Martins wurde 1967 in São Gonçalo, Brasilien geboren. Seit 1998 wohnt er in Berlin. 2005 gründete er die Produktionsfirma „Cinema Negro“, die zahlreiche Veranstaltungen mit Schwerpunkt auf Afro-brasilianischer Kultur organisiert.

Herr Martins, wie kam es zur Zusammenarbeit mit dem cellu l’art?
Ich organisiere das CineBrasil schon seit 2005 und dann kam die Einladung zu dieser Zusammenarbeit. Über das CineBrasil habe ich langjährige Erfahrung mit der brasilianischen Botschaft und gute Kontakte zu Filmemachern. Als einer der aktivsten Brasilianer in dieser Richtung konnte ich deshalb helfen, passende Filme für das cellu l’art vorzuschlagen und zu beschaffen. Außerdem bin ich Mitglied der Fachjury.

Was zeichnet den brasilianischen Film aus?
Ich glaube, dass es keine besondere Stärke ist, es gibt keine Nach- oder Vorteile, aber man sieht, dass die brasilianischen Filme sehr brasilianisch sind. Das ist auch schlecht, weil sich im Ausland, in Ländern, die mit Brasilien nichts zu tun haben, oft kein internationaler Verleih findet. In Deutschland und Europa sieht man sehr wenige brasilianische Filme. Etwas mehr natürlich noch in Portugal, wegen der Sprache.
Gleichzeitig ist das aber auch das Schöne. Man sieht sofort: „Ach, das ist ein brasilianischer Film!“. Die Filme erzählen aus dem Leben und zeigen den Alltag. Es ist also selten, dass man denkt: „Dieser Film könnte auch in Schweden gemacht worden sein“ oder „diese Geschichte könnte auch in Deutschland passieren“. Ich finde es auch schön, dass zum Beispiel die Art zu Schauspielern und Regie zu führen nicht nur sehr südamerikanisch sind, sondern vor allem auch sehr brasilianisch. Das ist kein Vergleich zu anderen südamerikanischen Ländern, man merkt das auf jeden Fall, diese Kultur.

Worauf dürfen wir uns beim cellu l’art besonders freuen?
Etwas besonderes ist sicherlich „5x Favelas“. 5 kurze Filme, die von jungen brasilianischen Filmregisseuren gedreht wurden. Sie entstanden in einem Projekt, bei dem ein brasilianischer Regisseur ohne viel Geld eine kleine Filmschule in einer Favela gegründet hat. Nach 10 Jahren der Arbeit mit den Jugendlichen dort entstand dieser Film.

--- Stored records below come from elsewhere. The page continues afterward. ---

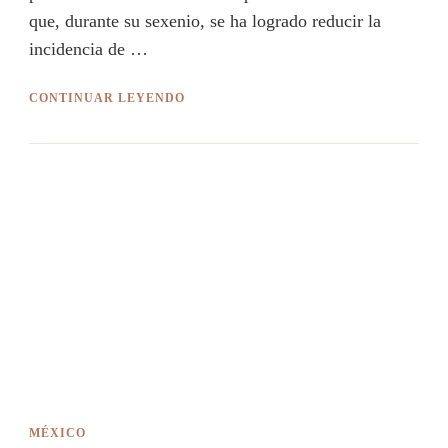
que, durante su sexenio, se ha logrado reducir la
incidencia de …
CONTINUAR LEYENDO
MÉXICO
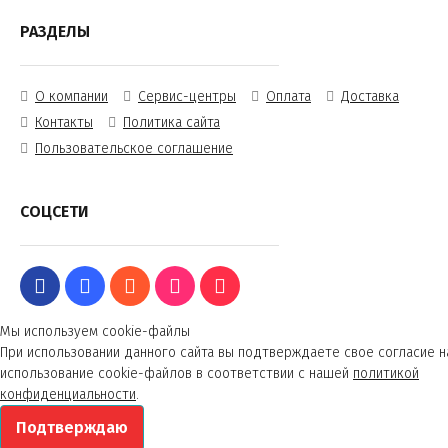
РАЗДЕЛЫ
О компании
Сервис-центры
Оплата
Доставка
Контакты
Политика сайта
Пользовательское соглашение
СОЦСЕТИ
Мы используем cookie-файлы
При использовании данного сайта вы подтверждаете свое согласие н
использование cookie-файлов в соответствии с нашей
политикой
конфиденциальности
.
Подтверждаю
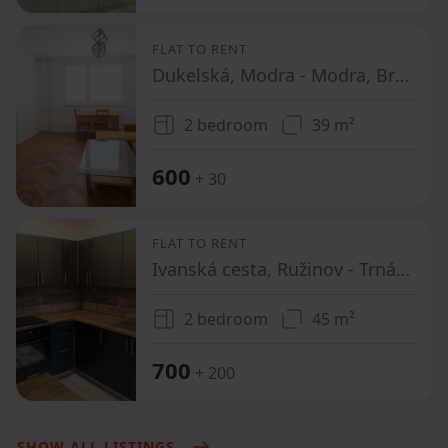
FLAT TO RENT
Dukelská, Modra - Modra, Bratislavský Region
2 bedroom
39 m²
600
+ 30
FLAT TO RENT
Ivanská cesta, Ružinov - Trnávka, Bratislavský Region
2 bedroom
45 m²
700
+ 200
SHOW ALL LISTINGS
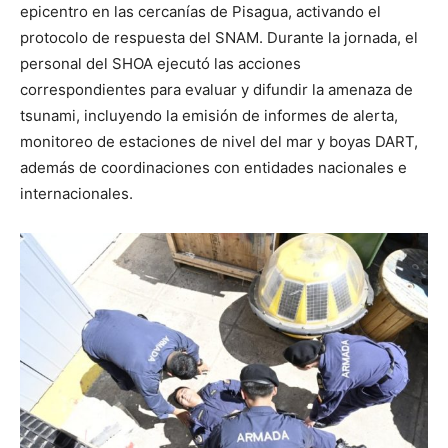
epicentro en las cercanías de Pisagua, activando el
protocolo de respuesta del SNAM. Durante la jornada, el
personal del SHOA ejecutó las acciones
correspondientes para evaluar y difundir la amenaza de
tsunami, incluyendo la emisión de informes de alerta,
monitoreo de estaciones de nivel del mar y boyas DART,
además de coordinaciones con entidades nacionales e
internacionales.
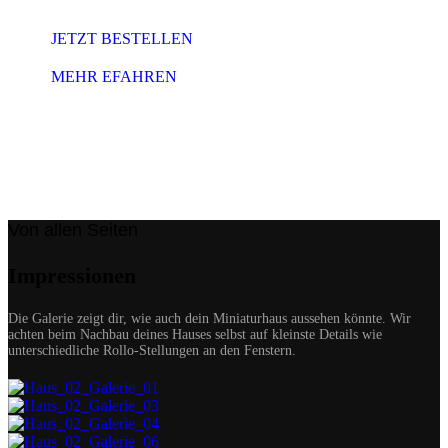
JETZT BESTELLEN
MEHR EFAHREN
Von allen Seiten
Impressionen
Die Galerie zeigt dir, wie auch dein Miniaturhaus aussehen könnte. Wir
achten beim Nachbau deines Hauses selbst auf kleinste Details wie
unterschiedliche Rollo-Stellungen an den Fenstern.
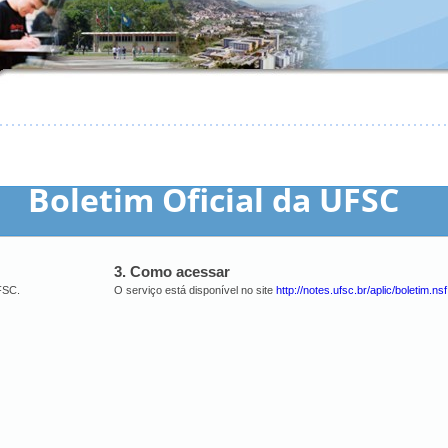
Boletim Oficial da UFSC
3. Como acessar
UFSC.
O serviço está disponível no site
http://notes.ufsc.br/aplic/boletim.nsf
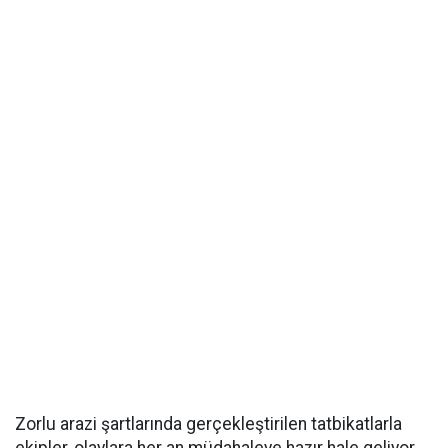
Zorlu arazi şartlarında gerçekleştirilen tatbikatlarla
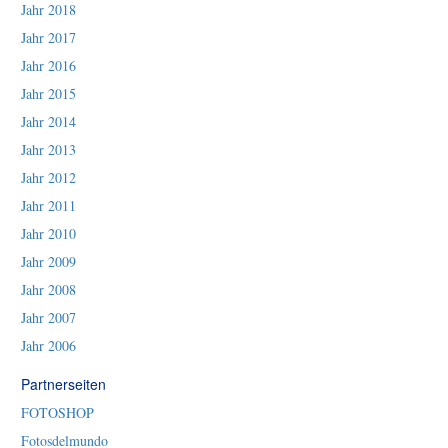
Jahr 2018
Jahr 2017
Jahr 2016
Jahr 2015
Jahr 2014
Jahr 2013
Jahr 2012
Jahr 2011
Jahr 2010
Jahr 2009
Jahr 2008
Jahr 2007
Jahr 2006
Partnerseiten
FOTOSHOP
Fotosdelmundo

Ein brasilianischer Produzent hat es geschafft, das Projekt der Jungs für Geld zu verkaufen und ihre Geschichten auf einer professionellen Ebene zu realisieren. Auch „Cine Brasil“ war an der Produktion beteilgt. Das ist für mich der schönste von allen Filmen, weil er von Jungs gemacht wurde, die vor 15 Jahren gar nichts hatten. Und 2011 hat der Film Brasilien sogar beim Filmfest in Cannes repräsentiert.

Die 5 Episoden von „5x Favelas“ laufen beim cellu l’art 2014 im Länderschwerpunkt Brasilien am Mittwoch, Donnerstag und Freitag, jeweils um 19 Uhr.